» **Exercise material**:
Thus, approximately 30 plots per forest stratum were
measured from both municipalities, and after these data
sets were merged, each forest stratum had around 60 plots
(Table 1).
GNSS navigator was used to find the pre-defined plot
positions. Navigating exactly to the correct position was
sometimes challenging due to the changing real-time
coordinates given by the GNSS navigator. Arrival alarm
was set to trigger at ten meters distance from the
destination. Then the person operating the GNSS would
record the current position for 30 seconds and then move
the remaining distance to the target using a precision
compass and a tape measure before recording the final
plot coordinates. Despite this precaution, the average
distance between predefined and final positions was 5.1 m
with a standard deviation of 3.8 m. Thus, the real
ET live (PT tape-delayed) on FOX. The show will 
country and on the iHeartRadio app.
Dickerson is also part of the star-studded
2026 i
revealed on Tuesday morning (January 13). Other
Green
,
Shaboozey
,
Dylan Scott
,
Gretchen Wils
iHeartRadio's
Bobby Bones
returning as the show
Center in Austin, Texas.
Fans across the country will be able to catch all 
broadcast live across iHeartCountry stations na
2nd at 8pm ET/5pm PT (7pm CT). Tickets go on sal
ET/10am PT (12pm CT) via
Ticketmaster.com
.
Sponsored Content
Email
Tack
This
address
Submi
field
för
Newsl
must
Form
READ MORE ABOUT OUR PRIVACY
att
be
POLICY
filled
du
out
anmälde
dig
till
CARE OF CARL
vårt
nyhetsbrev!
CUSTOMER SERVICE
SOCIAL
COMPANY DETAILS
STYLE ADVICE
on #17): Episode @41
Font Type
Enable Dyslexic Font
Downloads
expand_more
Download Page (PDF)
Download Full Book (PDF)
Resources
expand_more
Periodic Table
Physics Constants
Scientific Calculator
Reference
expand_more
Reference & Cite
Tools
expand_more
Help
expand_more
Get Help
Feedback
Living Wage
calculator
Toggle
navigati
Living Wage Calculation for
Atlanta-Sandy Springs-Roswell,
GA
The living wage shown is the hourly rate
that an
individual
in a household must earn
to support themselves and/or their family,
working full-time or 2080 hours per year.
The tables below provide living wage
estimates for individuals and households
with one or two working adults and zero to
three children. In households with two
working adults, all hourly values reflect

» **Work order**:
Please output the complete listing without any alteration.

» **Output for this task**:
Thus, approximately 30 plots per forest stratum were
measured from both municipalities, and after these data
sets were merged, each forest stratum had around 60 plots
(Table 1).
GNSS navigator was used to find the pre-defined plot
positions. Navigating exactly to the correct position was
sometimes challenging due to the changing real-time
coordinates given by the GNSS navigator. Arrival alarm
was set to trigger at ten meters distance from the
destination. Then the person operating the GNSS would
record the current position for 30 seconds and then move
the remaining distance to the target using a precision
compass and a tape measure before recording the final
plot coordinates. Despite this precaution, the average
distance between predefined and final positions was 5.1 m
with a standard deviation of 3.8 m. Thus, the real
ET live (PT tape-delayed) on FOX. The show will 
country and on the iHeartRadio app.
Dickerson is also part of the star-studded
2026 i
revealed on Tuesday morning (January 13). Other
Green
,
Shaboozey
,
Dylan Scott
,
Gretchen Wils
iHeartRadio's
Bobby Bones
returning as the show
Center in Austin, Texas.
Fans across the country will be able to catch all 
broadcast live across iHeartCountry stations na
2nd at 8pm ET/5pm PT (7pm CT). Tickets go on sal
ET/10am PT (12pm CT) via
Ticketmaster.com
.
Sponsored Content
Email
Tack
This
address
Submi
field
för
Newsl
must
Form
READ MORE ABOUT OUR PRIVACY
att
be
POLICY
filled
du
out
anmälde
dig
till
CARE OF CARL
vårt
nyhetsbrev!
CUSTOMER SERVICE
SOCIAL
COMPANY DETAILS
STYLE ADVICE
on #17): Episode @41
Font Type
Enable Dyslexic Font
Downloads
expand_more
Download Page (PDF)
Download Full Book (PDF)
Resources
expand_more
Periodic Table
Physics Constants
Scientific Calculator
Reference
expand_more
Reference & Cite
Tools
expand_more
Help
expand_more
Get Help
Feedback
Living Wage
calculator
Toggle
navigati
Living Wage Calculation for
Atlanta-Sandy Springs-Roswell,
GA
The living wage shown is the hourly rate
that an
individual
in a household must earn
to support themselves and/or their family,
working full-time or 2080 hours per year.
The tables below provide living wage
estimates for individuals and households
with one or two working adults and zero to
three children. In households with two
working adults, all hourly values reflect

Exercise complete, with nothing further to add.